Yeni Padişah Deli İbrahim'e karşı 1648'de başlayan isyanda ön sıralarda yer almış. Bu ölüm kalım anlarında Abdülaziz
Efendi, kendilerini engellemeye çalışan Valide Sultan'ı "Kaba ve ağır sözlerle" azarlayarak isyancıların gayelerine ulaşmasını sağlamış. Sonunda Deli İbrahim tahttan inmiş ve yerine yedi yaşındaki IV. Mehmed çıkmış. Dördüncü Mehmed'in sağ tarafındaki kişi Abdülaziz Efendi imiş. 1649'da Rumeli kazaskerliğine getirilmiş. Şeyhülislâm olmak için iktidar ve protokol mücadelesi içinde olmuş. 1651'de Şeyhülislâm olmuş. Fakat Kösem Sultan'ın katlinde saray tasfiyesi sırasında ölümle kalım arasında kalıp önce Sakarya'ya sonra da Bursa'ya sürgün edilmiş.

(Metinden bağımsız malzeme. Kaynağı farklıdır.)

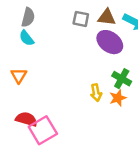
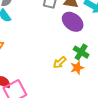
yellow arrow: (96, 93) -> (60, 63), turned 56

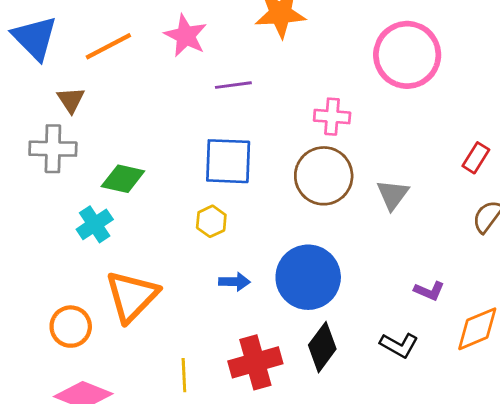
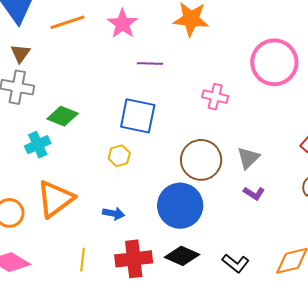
brown triangle: (71, 100) -> (20, 53), moved
brown circle: (324, 176) -> (201, 160), moved
blue arrow: (234, 282) -> (114, 214), moved
purple L-shape: (429, 291) -> (254, 193), moved
black diamond: (322, 347) -> (182, 256), turned 68

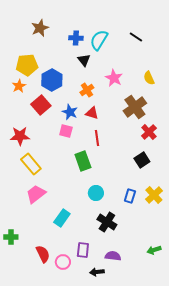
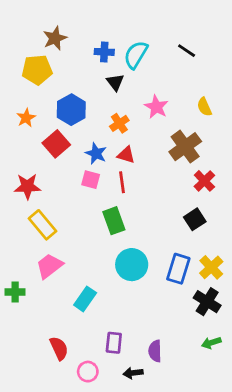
yellow pentagon: (27, 65) -> (37, 70), moved
red line: (97, 138) -> (122, 182), moved
cyan circle: (96, 193) -> (132, 265), size x1.5
blue rectangle: (130, 196) -> (178, 269), size x1.5
black cross: (107, 222) -> (207, 302), moved
green cross: (11, 237) -> (15, 292), moved
purple semicircle: (113, 256) -> (155, 351), turned -98
pink circle: (63, 262) -> (88, 372), moved

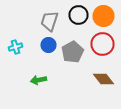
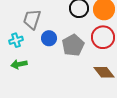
gray trapezoid: (50, 21) -> (32, 19), moved
green arrow: (38, 80) -> (19, 64), moved

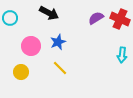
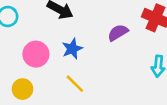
purple semicircle: (96, 18) -> (118, 33), moved

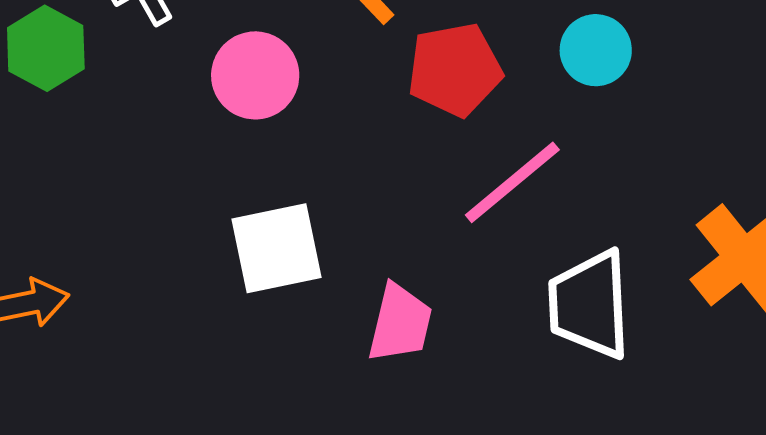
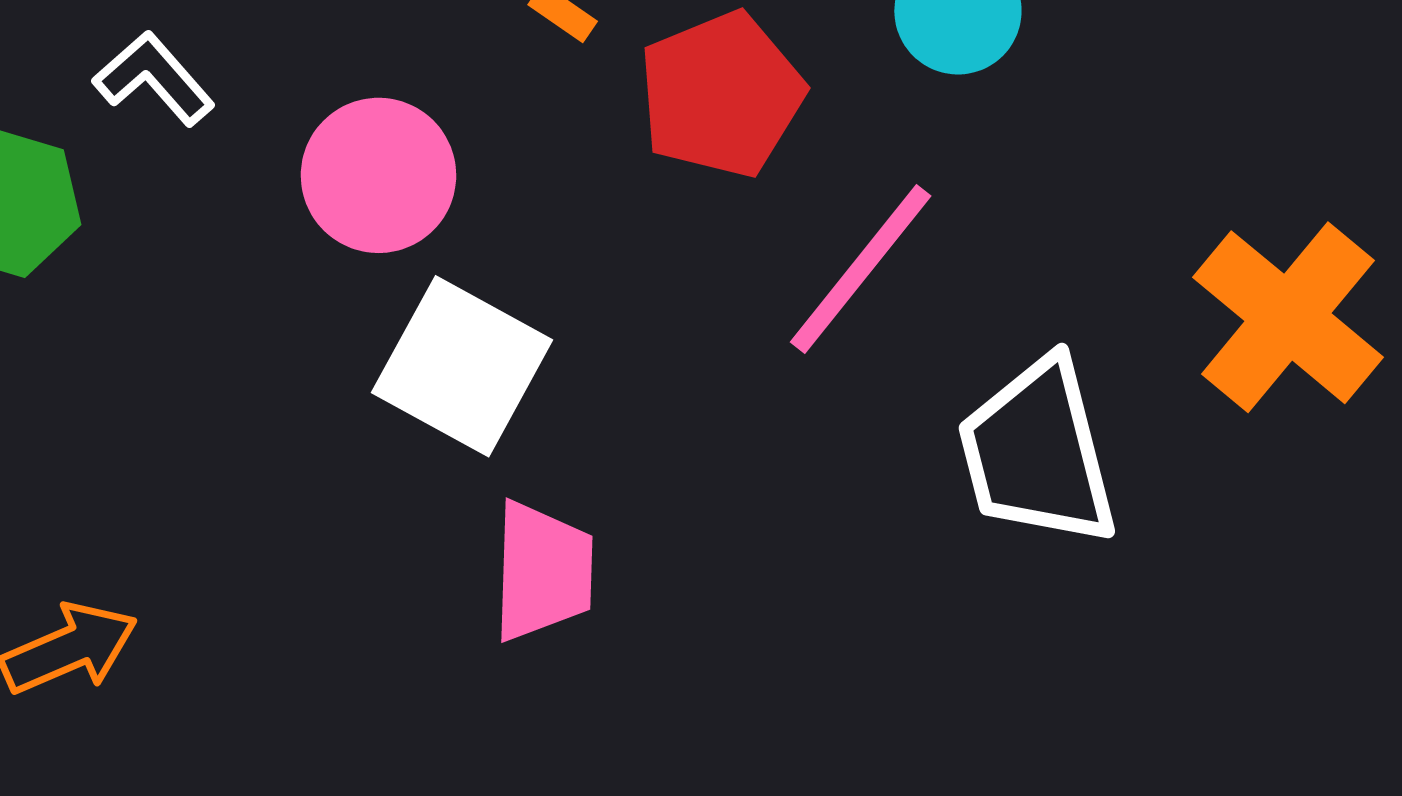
white square: (277, 248) -> (462, 366), moved, turned -38
pink trapezoid: (400, 323) -> (543, 571), moved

Bu ünlü kişi sanki yaşadığı maceralı, tehlikeli hayatın anılarını unutmak; hatta zihnini yıkayıp rahatlamak ister gibi Bursa'nın boşta akan sularını veya bozulmuş çeşmelerini bir bir ele alarak birçok çeşme yaptı. Şehrin kenar mahallerindeki çeşmeleri hayvanların da su içebilmesi için yalaklı yapıyordu. Şehiriçi çeşmeleri en iyi mermerlerden yaptırarak üzerlerine kalıcı süslemeler ve hatlar yazdırdı. Bursa'da yüzyıllarca akacak çeşmelerle hayırlar ve güzellikler bıraktı. 1658'de 60 yaşında öldü. Şu anda yok olan Deveciler Mezarlığı'na defnedildi. Ulu Cami'nin kuzeyindeki mermer çeşmede hâlâ adına kitabe vardır.